6. The three-dimensional bioremodelable fabric of claim 2 wherein said fabric is woven into an open weave.

7. The three-dimensional bioremodelable fabric of claim 3 wherein said fabric is knitted into an open knit.

8. The fabric of any of claims 1-3 wherein said fabric is made with the same size threads.

9. The fabric of any of claims 1-3 wherein said fabric is made with different size threads.

10. The fabric of any of claims 1-3 wherein said fabric is made with a combination of the same and different size threads.

11. The three-dimensional bioremodelable fabric as in any one of claims 1-3, in which said fabric is formed into a cylinder.

12. The three-dimensional bioremodelable fabric as in claim 11, wherein said cylinder has a diameter suitable for repair or reconstruction of tubular organs selected from the group consisting of vascular prosthesis, the larynx, trachea, bronchi, esophagus, urethra, intestine, colon, or bile ducts.

13. The three-dimensional bioremodelable fabric as in any one of claims 1-3, in which said fabric is formed in the shape of a wedge for implantation in synovial joints to replace a damaged articular meniscus.

14. The three-dimensional bioremodelable fabric as in any one of claims 1-3, in which said fabric is formed in the shape of an intervertebral disk.

15. Three-dimensional bioremodelable tubular medical device made from braided collagen threads.

16. The medical device of claim 15 wherein said tube is either hollow or filled.

17. The medical device of claim 16 wherein said tube is filled with collagen in any form.

18. A tissue or organ implant made from three-dimensional bioremodelable fabric constructed of collagen threads.

19. The three-dimensional bioremodelable fabric as in any one of claims 1-18, in which said fabric further comprises antibiotics, antiviral agents, growth factors, or thrombosis-resistant agents.

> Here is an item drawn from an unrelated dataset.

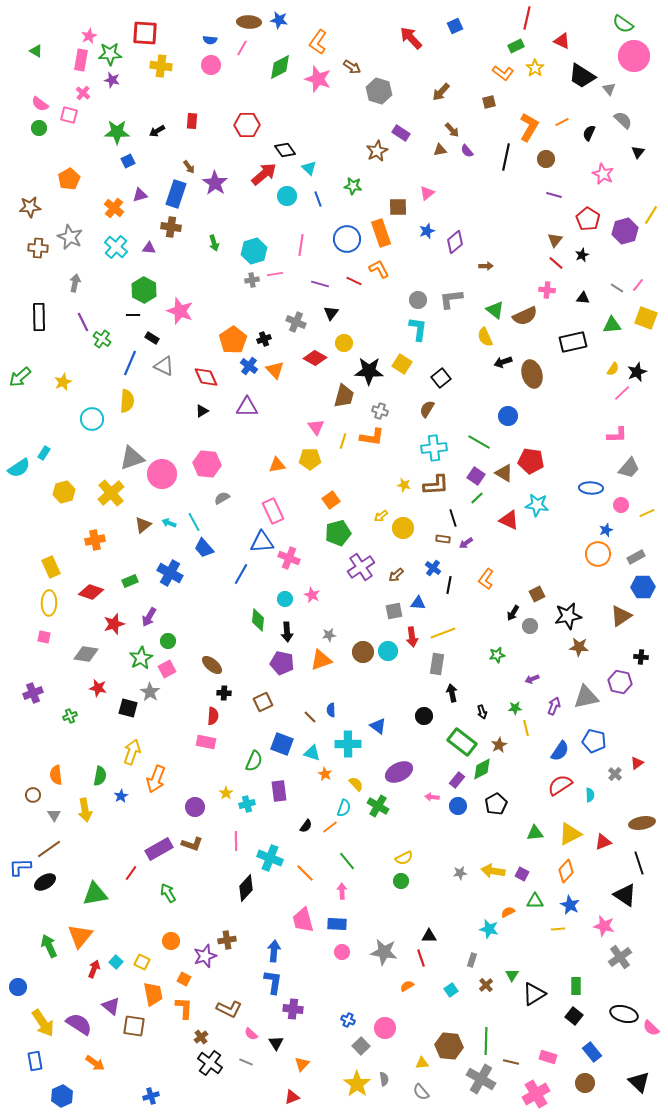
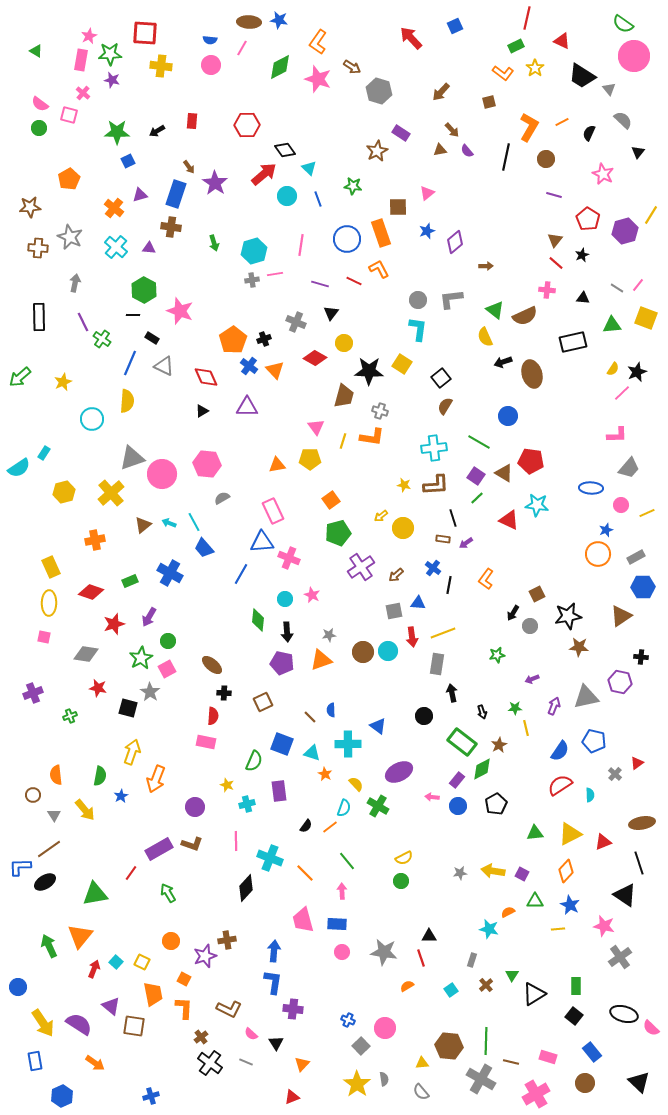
brown semicircle at (427, 409): moved 18 px right, 3 px up
yellow star at (226, 793): moved 1 px right, 8 px up; rotated 16 degrees counterclockwise
yellow arrow at (85, 810): rotated 30 degrees counterclockwise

20. The three-dimensional bioremodelable fabric as in any one of claims 1-18, in which said fabric further comprises the following components:

(a) proteoglycans or other extra-cellular matrix components such as fibronectin, laminin, tenascin;

(b) cytokines such as members of the transforming growth factor betas (TGFbs), platelet derived growth factor (PDGF), insulin like growth factors (IGFs), fibroblast growth factors (FGFs), bone morphogenic proteins (BMPs) or interleukin (IL) families; and, (c) antiviral, antibacterial or anti-fungal agents.